Iron helps the red blood cells to carry oxygen, and thus plays a very important role in keeping energy levels up. Women need more iron in the diet than men, but both genders will suffer lethargy and mood changes if iron levels are lacking. Animal sources of iron are very absorbable hemi-iron (from blood hemiglobin), include oysters, sardines, clams, and mussels, red meat, liver, and tuna. Plant sources are spinach, beans and lentils but the form of iron is not as readily absorbable.

Zinc protects the gut from damage and bolsters the immune system. Used in breakdown of carbohydrates, zinc also increases the effectiveness of insulin. Zinc plays a role in cell growth, healing, and testosterone production. Deficiencies of zinc can affect mood and proper hormone production, as well as immune deficiency. Zinc is abundant in protein-rich foods like meats and fish, beans, raw milk, raw cheese, and yogurt or kefir made from raw milk.
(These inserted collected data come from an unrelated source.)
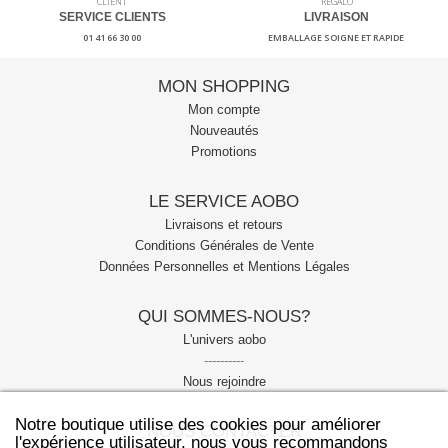
SERVICE CLIENTS
LIVRAISON
01 41 66 30 00
EMBALLAGE SOIGNE ET RAPIDE
MON SHOPPING
Mon compte
Nouveautés
Promotions
LE SERVICE AOBO
Livraisons et retours
Conditions Générales de Vente
Données Personnelles et Mentions Légales
QUI SOMMES-NOUS?
L'univers aobo
----------
Nous rejoindre
Notre boutique utilise des cookies pour améliorer
NOUS CONTACTER
l'expérience utilisateur, nous vous recommandons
‎This is a great time for hot chocolate and cinnamon!

Dark Chocolate contains natural compounds very similar to neurotransmitters, including endorphins, phenethylamine, theobromine, anandamide, and tryptophan, a precursor to serotonin.  Chocolate is also a great source of magnesium, which is so important for relaxation. The theobromine in chocolate is related to caffeine but is a relaxant instead of a stimulant. This means chocolate is a potent cocktail of feel-good chemicals! (Just in time for Valentine’s day, too! Check out the sales on chocolates this month!)

Hot Chiles have a tremendous number of health benefits, and mood enhancement as well. Capsaicin, in chiles triggers the release of endorphins, the body’s feel-good hormones, in the brain.

Saffron consists of the pistils of flowers, gathered by hand and prized for it’s flavor. The flavor and aroma of saffron has a lot in common with green tea, because saffron contains similar polyphenols, compounds that have been shown to make serotonin more available to the brain.

If you have ever chewed a stick of Cinnamon, or used it to stir your hot cocoayou may have noticed a stimulating effect. Even just the smell of  cinnamon is said to boost cognitive function and memory, but cinnamon actually contains three compounds very similar to amphetamines. Yes, a little cinnamon may really wake you up, naturally!